IMM-1-104 found to be well tolerated with no dose limiting toxicities or serious adverse events

Immuneering – a company developing medicines for cancer patients – has announced positive pharmacodynamic (PD) and pharmacokinetic (PK) safety data from its phase 1 trial.

The study concerns its candidate therapy, IMM-1-104, which has also been presented at the American Association for Cancer Research (AACR) annual meeting.

The phase 1/2a research is an open-label study which aims to establish the tolerability, safety, PK and preliminary efficacy of the IMM-1-104 candidate among patients with advanced RAS mutant solid tumours.

The phase 1 element, which is unfolding at five clinical sites, is evaluating the treatment following a pivotal escalation design. This includes a phase to determine dose escalation and evaluation.

IMM-1-104 was found to be well tolerated with no dose limiting toxicities or serious adverse events. Meanwhile, the first demonstration of novel deep cyclic inhibition mechanism in humans using IMM-1-104 achieved significant levels of PK Cmax (the concentration of drug present after administration).

The data also revealed the potential to evaluate preliminary efficacy sooner than expected.

Following this research, Immuneering will conduct a phase 2a dose expansion phase to assess efficacy and further safety aspects relating to IMM-1-104 when used to treat mutated pancreatic, melanoma, lung and colorectal cancers.

Brett Hall, chief scientific officer at Immuneering, was optimistic about the emerging results: “This initial PK and PD phase 1 data with IMM-1-104 marks a major milestone for Immuneering, and for patients affected by RAS mutant tumours. It is the first time IMM-1-104 has shown the profile we believe is necessary for deep cyclic inhibition in humans.”

Ben Zeskind, chief executive officer at Immuneering, added: “We are very pleased to share initial PK, PD and safety data from our phase 1 trial of IMM-1-104 in patients with advanced RAS mutant solid tumors, ahead of schedule.

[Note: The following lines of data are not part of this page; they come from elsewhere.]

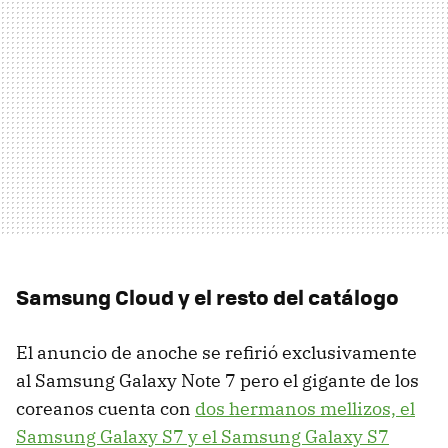
Samsung Cloud y el resto del catálogo
El anuncio de anoche se refirió exclusivamente
al Samsung Galaxy Note 7 pero el gigante de los
coreanos cuenta con
dos hermanos mellizos, el
Samsung Galaxy S7 y el Samsung Galaxy S7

“These results position us to accelerate the dose escalation portion of our study, reaching potentially therapeutic levels of IMM-1-104 earlier than previously planned.”

Scott Barrett, chief medical officer at Immuneering, concluded: “We are grateful to the patients participating in our trial, and to the investigators. Investigator enthusiasm remains high, which combined with our study’s broad inclusion criteria, gives us confidence in our ability to keep enrolling patients.”